The answer: Art! – Gilbert Bretterbauer at Smolka Contemporary

Bretterbauer has always been a textile artist. He uses fabrics and embroidery to create spatial installations, carpets, tapestries and interior elements such as the "Love Chair", which now occupies the center of the gallery. A text by Sabine B. Vogel.

Gilbert Bretterbauer, Why, why not, 2023 © 2024 Smolka Contemporary / Wilhelm Smolka KG

How can an abstract representation be combined with a narrative? Especially in the medium of the embroidered picture? This question was the starting point for Gilbert Bretterbauer’s group of works, which is currently being exhibited at Smolka Contemporary gallery under the title “Say it!”. Bretterbauer has always been a textile artist, he explains in a conversation. Using fabrics and embroidery, he creates spatial installations, carpets, tapestries and interior elements such as the “Love Chair”, which now stands in the middle of the gallery: wonderfully playful with its colorful ribbons and curved rods, extremely comfortable and with the potential to allow an astonishing closeness between the two sitters.

But what do the small, faceless, highly abstracted figures tell us as they carry spherical discs in front of them in the small embroidered pictures amidst the colorful background? Each figure is trapped in its own small color space, separated from one another by embroidered lines that suggest a dense, architecture-like structure. In the oil paintings with similar motifs, the lines are even reminiscent of conveyor belts. The heads of the figures are empty – Bretterbauer speaks of a “senseless activity”, of activities that only lead to apparent results. “Can we break this up?” he asks – and provides the answer with the bright speech bubbles in some of the pictures: the speech bubbles contain no text, only patterns. It is a language of its own – the language of art.

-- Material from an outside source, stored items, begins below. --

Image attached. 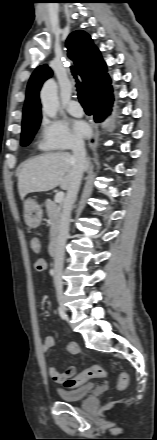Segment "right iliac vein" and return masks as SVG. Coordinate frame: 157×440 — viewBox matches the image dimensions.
I'll return each instance as SVG.
<instances>
[{
    "label": "right iliac vein",
    "instance_id": "1",
    "mask_svg": "<svg viewBox=\"0 0 157 440\" xmlns=\"http://www.w3.org/2000/svg\"><path fill=\"white\" fill-rule=\"evenodd\" d=\"M57 299H58V302H59L61 308L66 312L67 308L65 306V297H64V294L60 288L57 289Z\"/></svg>",
    "mask_w": 157,
    "mask_h": 440
}]
</instances>
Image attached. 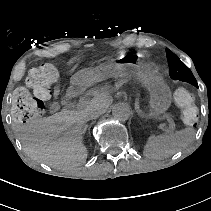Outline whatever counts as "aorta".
Returning <instances> with one entry per match:
<instances>
[{
  "label": "aorta",
  "instance_id": "762f6f07",
  "mask_svg": "<svg viewBox=\"0 0 211 211\" xmlns=\"http://www.w3.org/2000/svg\"><path fill=\"white\" fill-rule=\"evenodd\" d=\"M112 115L117 120L125 121L130 117L131 109L128 104L120 102L113 106Z\"/></svg>",
  "mask_w": 211,
  "mask_h": 211
}]
</instances>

Gilbert Bretterbauer, Treasure 1, 2023, © 2024 Smolka Contemporary / Wilhelm Smolka KG

The balls resting on frames offer a similar response. They seem to have been removed from the embroidered pictures and have now – like the Love Chair – become a means of communication: Carrying or passing on the balls may seem pointless in the case of the pictorial figures. For gallery visitors, however, it can be the beginning of an exchange.

Love Chair, embroidery pictures and the oil paintings all revel in a wonderful riot of color – another answer to the question of breaking out of a meaningless routine: colors shape our perception of the self and the environment, colors control our behavior and influence our mood. Colors are our window to the world, and Bretterbauer has opened it wide for us here.